Литмир - Электронная Библиотека

В советские времена люди, впервые выезжавшие за границу в длительную командировку на 3–4 года, по прибытию к месту назначения переживали известный шок, особенно до конца пятидесятых — начала шестидесятых годов. Шок этот имел место не только по части резкой перемены жизненного уклада и потрясавших воображение простого советского человека товарного изобилия в магазинах, множества почти голых дам в витринах книжных магазинов и на обложках журналов, но и в связи с карикатурами в газетах на самого (!) Сталина, а потом и на Хрущева, не говоря уже о звучавших повсюду рок-н-ролле и буги-вуги.

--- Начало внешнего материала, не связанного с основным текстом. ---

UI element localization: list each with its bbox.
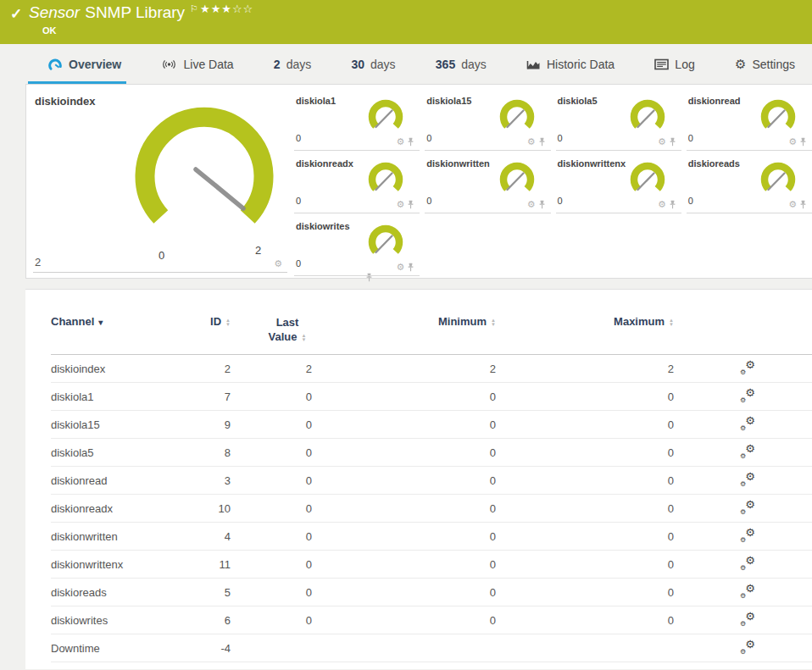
tab-live-data[interactable]: Live Data: [161, 44, 233, 84]
pin-icon[interactable]: [669, 200, 676, 209]
maximum-cell: 0: [496, 467, 674, 495]
pin-icon[interactable]: [538, 200, 546, 209]
maximum-cell: 0: [496, 411, 674, 439]
edit-channel-settings-icon[interactable]: ⚙⚙: [740, 612, 755, 626]
maximum-cell: 0: [496, 606, 674, 634]
priority-stars[interactable]: ★★★☆☆: [200, 3, 253, 15]
gear-icon[interactable]: ⚙: [274, 259, 282, 269]
channel-name-cell[interactable]: diskionwrittenx: [51, 551, 186, 579]
pin-icon[interactable]: [407, 263, 414, 272]
gauge-value: 0: [558, 133, 563, 143]
column-header-channel[interactable]: Channel▾: [51, 315, 186, 355]
minimum-cell: 0: [312, 551, 496, 579]
column-header-id[interactable]: ID▲▼: [186, 315, 231, 355]
table-row[interactable]: diskiola15 9 0 0 0 ⚙⚙: [51, 411, 812, 439]
tab-2-days[interactable]: 2 days: [274, 44, 311, 84]
gear-icon[interactable]: ⚙: [396, 200, 404, 209]
edit-channel-settings-icon[interactable]: ⚙⚙: [740, 389, 755, 402]
gear-icon[interactable]: ⚙: [788, 137, 797, 147]
channel-table: Channel▾ ID▲▼ Last Value▲▼ Minimum▲▼ Max…: [51, 315, 812, 662]
gear-icon[interactable]: ⚙: [396, 137, 404, 147]
gauge-value: 0: [688, 133, 693, 143]
channel-name-cell[interactable]: diskiola5: [51, 439, 186, 467]
channel-name-cell[interactable]: diskionreadx: [51, 495, 186, 523]
table-row[interactable]: diskionreadx 10 0 0 0 ⚙⚙: [51, 495, 812, 523]
minimum-cell: 0: [312, 606, 496, 634]
edit-channel-settings-icon[interactable]: ⚙⚙: [740, 529, 755, 542]
tab-label: Live Data: [183, 58, 233, 71]
tab-historic-data[interactable]: Historic Data: [526, 44, 615, 84]
edit-channel-settings-icon[interactable]: ⚙⚙: [740, 556, 755, 570]
gauge-dial: [365, 162, 406, 201]
gauge-value: 0: [296, 258, 301, 269]
gauge-dial: [497, 99, 537, 138]
table-row[interactable]: diskiola1 7 0 0 0 ⚙⚙: [51, 383, 812, 411]
table-row[interactable]: diskiola5 8 0 0 0 ⚙⚙: [51, 439, 812, 467]
channel-name-cell[interactable]: diskioindex: [51, 355, 186, 383]
channel-name-cell[interactable]: diskiola15: [51, 411, 186, 439]
tab-overview[interactable]: Overview: [48, 44, 121, 84]
minimum-cell: 2: [312, 355, 496, 383]
channel-name-cell[interactable]: diskioreads: [51, 579, 186, 606]
gauge-value: 2: [35, 256, 41, 269]
pin-icon[interactable]: [407, 200, 414, 209]
table-row[interactable]: diskionwritten 4 0 0 0 ⚙⚙: [51, 523, 812, 551]
table-row[interactable]: diskionwrittenx 11 0 0 0 ⚙⚙: [51, 551, 812, 579]
channel-name-cell[interactable]: diskiola1: [51, 383, 186, 411]
status-badge: OK: [42, 25, 57, 36]
tab-365-days[interactable]: 365 days: [436, 44, 487, 84]
channel-id-cell: 7: [186, 383, 231, 411]
column-header-last-value[interactable]: Last Value▲▼: [231, 315, 312, 355]
gear-icon[interactable]: ⚙: [396, 263, 404, 272]
gear-icon[interactable]: ⚙: [788, 200, 797, 209]
column-header-maximum[interactable]: Maximum▲▼: [496, 315, 674, 355]
edit-channel-settings-icon[interactable]: ⚙⚙: [740, 445, 755, 458]
pin-icon[interactable]: [799, 137, 807, 147]
table-row[interactable]: diskiowrites 6 0 0 0 ⚙⚙: [51, 606, 812, 634]
pin-icon[interactable]: [407, 137, 414, 147]
channel-id-cell: -4: [186, 634, 231, 662]
sort-icon: ▲▼: [302, 334, 307, 342]
area-chart-icon: [526, 58, 541, 70]
edit-channel-settings-icon[interactable]: ⚙⚙: [740, 473, 755, 486]
tab-settings[interactable]: ⚙ Settings: [735, 44, 795, 84]
channel-name-cell[interactable]: diskionwritten: [51, 523, 186, 551]
table-row[interactable]: diskionread 3 0 0 0 ⚙⚙: [51, 467, 812, 495]
column-header-minimum[interactable]: Minimum▲▼: [312, 315, 496, 355]
flag-icon[interactable]: ⚐: [190, 3, 198, 14]
minimum-cell: 0: [312, 495, 496, 523]
gauge-dial: [365, 224, 406, 263]
last-value-cell: 0: [231, 411, 312, 439]
gauge-value: 0: [426, 196, 431, 206]
pin-icon[interactable]: [669, 137, 676, 147]
table-row[interactable]: diskioindex 2 2 2 2 ⚙⚙: [51, 355, 812, 383]
gear-icon[interactable]: ⚙: [658, 137, 666, 147]
pin-icon[interactable]: [538, 137, 546, 147]
channel-name-cell[interactable]: Downtime: [51, 634, 186, 662]
sort-desc-icon: ▾: [98, 318, 103, 327]
gauge-dial: [627, 162, 668, 201]
gear-icon[interactable]: ⚙: [527, 137, 536, 147]
tab-30-days[interactable]: 30 days: [351, 44, 395, 84]
edit-channel-settings-icon[interactable]: ⚙⚙: [740, 501, 755, 514]
gauge-tile: diskioreads 0 ⚙: [687, 151, 812, 213]
edit-channel-settings-icon[interactable]: ⚙⚙: [740, 417, 755, 430]
channel-id-cell: 4: [186, 523, 231, 551]
sort-icon: ▲▼: [491, 318, 496, 327]
gear-icon[interactable]: ⚙: [527, 200, 536, 209]
tab-label: days: [370, 58, 396, 71]
last-value-cell: 0: [231, 467, 312, 495]
table-row[interactable]: diskioreads 5 0 0 0 ⚙⚙: [51, 579, 812, 606]
sort-icon: ▲▼: [225, 318, 231, 327]
table-row[interactable]: Downtime -4 ⚙⚙: [51, 634, 812, 662]
small-gauge-grid: diskiola1 0 ⚙ diskiola15 0 ⚙: [294, 88, 812, 278]
tab-log[interactable]: Log: [654, 44, 694, 84]
channel-name-cell[interactable]: diskionread: [51, 467, 186, 495]
channel-name-cell[interactable]: diskiowrites: [51, 606, 186, 634]
pin-icon[interactable]: [799, 200, 807, 209]
edit-channel-settings-icon[interactable]: ⚙⚙: [740, 640, 755, 654]
edit-channel-settings-icon[interactable]: ⚙⚙: [740, 584, 755, 598]
gauge-tile: diskionreadx 0 ⚙: [294, 151, 420, 213]
edit-channel-settings-icon[interactable]: ⚙⚙: [740, 361, 755, 374]
gear-icon[interactable]: ⚙: [658, 200, 666, 209]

В этих условиях советскому человеку было непросто найти свое место в чужом окружении и утвердиться в нем. Основную трудность представляла почти для всех языковая изоляция. При мне имели место (и не раз) случаи, когда недавно прибывших на работу из Москвы руководителей их секретарши соединяли с местными партнерами, эти руководители снимали телефонную трубку, слушали звонившего им человека, который, например, хотел представиться или поздравить с приездом, а потом в отчаянии от того, что не поняли ни слова, просто бросали трубку.[12]

Я это понял, осознал и просто врылся в изучение итальянского днем и ночью, постоянно слушая радио, читая газеты, посещая кино и вступая в беседы со всеми итальянцами, которые не отказывались от разговоров (тех, кто избегал общения, было очень немного, поскольку итальянцы любят поболтать). Через год я свободно говорил по-итальянски, а через четыре, к окончанию срока моей командировки и возвращению в Москву, во владении этим языком, без ложной скромности, мне не было равных. Я мог не только говорить, писать и думать на итальянском, но и сами итальянцы принимали меня почти всегда за своего. Кстати, звучание и интонации итальянского языка сходны русскому, и, если не вслушиваться в смысл, то беседа двух итальянок будет восприниматься как разговор соседок в московском дворике.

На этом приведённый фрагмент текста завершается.